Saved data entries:
· · · ·
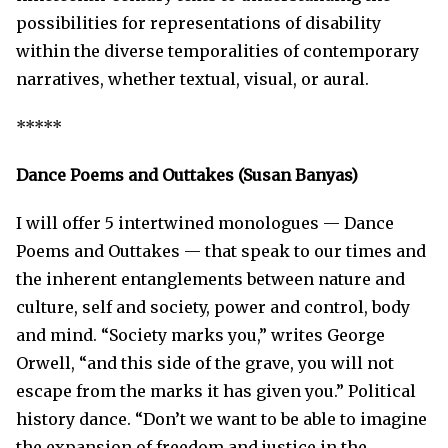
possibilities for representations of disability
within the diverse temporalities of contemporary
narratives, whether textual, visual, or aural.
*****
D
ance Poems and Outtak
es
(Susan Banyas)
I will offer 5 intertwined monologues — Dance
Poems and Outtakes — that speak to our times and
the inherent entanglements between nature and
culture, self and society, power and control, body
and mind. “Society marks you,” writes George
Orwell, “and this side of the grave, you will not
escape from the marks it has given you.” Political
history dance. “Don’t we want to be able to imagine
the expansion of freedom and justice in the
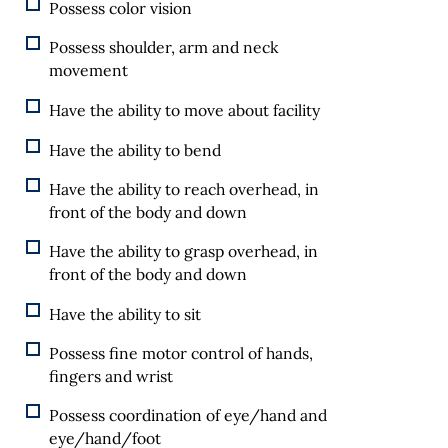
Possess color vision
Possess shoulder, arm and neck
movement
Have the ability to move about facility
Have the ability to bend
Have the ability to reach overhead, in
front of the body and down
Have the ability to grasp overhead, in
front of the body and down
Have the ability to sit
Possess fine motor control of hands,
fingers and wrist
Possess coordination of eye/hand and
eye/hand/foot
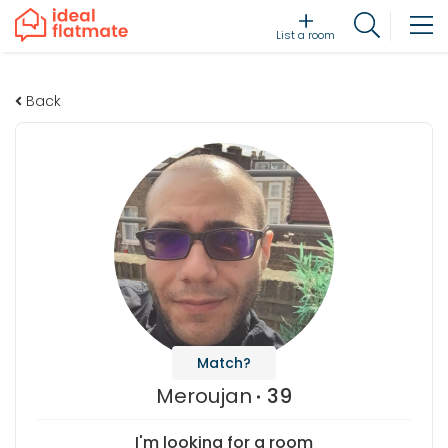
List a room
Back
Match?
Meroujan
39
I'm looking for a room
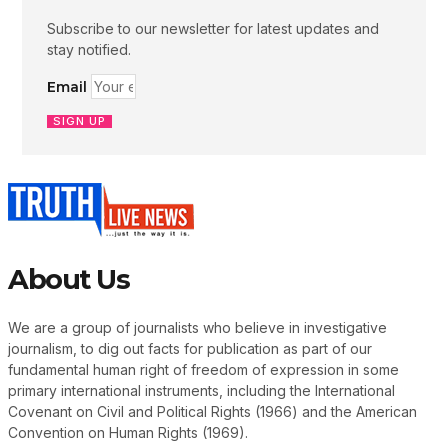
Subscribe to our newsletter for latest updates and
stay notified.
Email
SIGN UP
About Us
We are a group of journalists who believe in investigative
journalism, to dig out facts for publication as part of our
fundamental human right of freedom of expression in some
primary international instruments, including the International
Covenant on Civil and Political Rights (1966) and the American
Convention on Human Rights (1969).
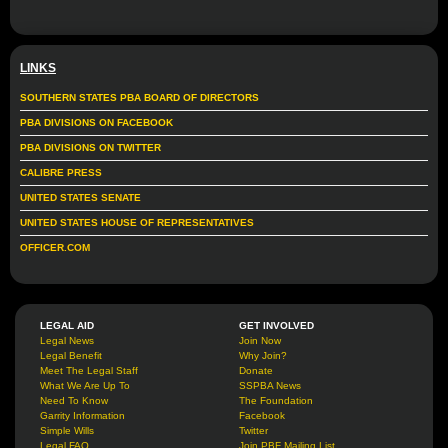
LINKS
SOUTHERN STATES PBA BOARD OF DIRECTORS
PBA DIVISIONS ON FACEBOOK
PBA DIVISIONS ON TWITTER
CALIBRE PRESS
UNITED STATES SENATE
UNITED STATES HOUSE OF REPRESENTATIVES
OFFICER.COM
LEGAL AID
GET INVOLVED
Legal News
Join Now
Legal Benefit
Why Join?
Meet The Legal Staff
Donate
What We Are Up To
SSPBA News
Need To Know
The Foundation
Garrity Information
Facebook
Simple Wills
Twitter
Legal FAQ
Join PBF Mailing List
· · · ·
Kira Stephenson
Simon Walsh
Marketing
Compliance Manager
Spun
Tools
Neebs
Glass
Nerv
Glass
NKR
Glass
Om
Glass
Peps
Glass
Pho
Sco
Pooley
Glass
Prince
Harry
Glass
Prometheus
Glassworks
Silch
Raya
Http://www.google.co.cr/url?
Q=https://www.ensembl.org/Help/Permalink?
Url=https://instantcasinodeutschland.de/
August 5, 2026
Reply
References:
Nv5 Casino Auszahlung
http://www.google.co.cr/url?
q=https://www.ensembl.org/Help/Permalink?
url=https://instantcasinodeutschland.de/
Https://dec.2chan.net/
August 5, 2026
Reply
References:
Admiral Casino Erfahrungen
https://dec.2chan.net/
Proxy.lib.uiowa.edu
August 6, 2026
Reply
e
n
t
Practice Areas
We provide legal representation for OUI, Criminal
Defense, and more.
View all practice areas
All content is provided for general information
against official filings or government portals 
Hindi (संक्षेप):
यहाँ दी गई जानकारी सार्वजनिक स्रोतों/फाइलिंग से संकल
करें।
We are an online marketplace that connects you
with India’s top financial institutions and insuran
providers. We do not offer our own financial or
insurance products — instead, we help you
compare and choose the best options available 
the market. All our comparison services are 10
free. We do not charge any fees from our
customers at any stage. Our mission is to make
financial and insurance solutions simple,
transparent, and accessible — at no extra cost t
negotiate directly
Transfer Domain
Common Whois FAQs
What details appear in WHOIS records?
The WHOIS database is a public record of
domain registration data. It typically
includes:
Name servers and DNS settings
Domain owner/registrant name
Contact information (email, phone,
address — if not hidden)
· · · ·
**Directions for this task:** Set down again, word for word, every line from the one with "possibilities for representations" to the one with "Join PBF Mailing List" in the entries above, and omit the pictures.

**Task solution:**
possibilities for representations of disability
within the diverse temporalities of contemporary
narratives, whether textual, visual, or aural.
*****
D
ance Poems and Outtak
es
(Susan Banyas)
I will offer 5 intertwined monologues — Dance
Poems and Outtakes — that speak to our times and
the inherent entanglements between nature and
culture, self and society, power and control, body
and mind. “Society marks you,” writes George
Orwell, “and this side of the grave, you will not
escape from the marks it has given you.” Political
history dance. “Don’t we want to be able to imagine
the expansion of freedom and justice in the
Possess color vision
Possess shoulder, arm and neck
movement
Have the ability to move about facility
Have the ability to bend
Have the ability to reach overhead, in
front of the body and down
Have the ability to grasp overhead, in
front of the body and down
Have the ability to sit
Possess fine motor control of hands,
fingers and wrist
Possess coordination of eye/hand and
eye/hand/foot
List a room
Back
Match?
Meroujan
39
I'm looking for a room
Subscribe to our newsletter for latest updates and
stay notified.
Email
SIGN UP
About Us
We are a group of journalists who believe in investigative
journalism, to dig out facts for publication as part of our
fundamental human right of freedom of expression in some
primary international instruments, including the International
Covenant on Civil and Political Rights (1966) and the American
Convention on Human Rights (1969).
LINKS
SOUTHERN STATES PBA BOARD OF DIRECTORS
PBA DIVISIONS ON FACEBOOK
PBA DIVISIONS ON TWITTER
CALIBRE PRESS
UNITED STATES SENATE
UNITED STATES HOUSE OF REPRESENTATIVES
OFFICER.COM
LEGAL AID
GET INVOLVED
Legal News
Join Now
Legal Benefit
Why Join?
Meet The Legal Staff
Donate
What We Are Up To
SSPBA News
Need To Know
The Foundation
Garrity Information
Facebook
Simple Wills
Twitter
Legal FAQ
Join PBF Mailing List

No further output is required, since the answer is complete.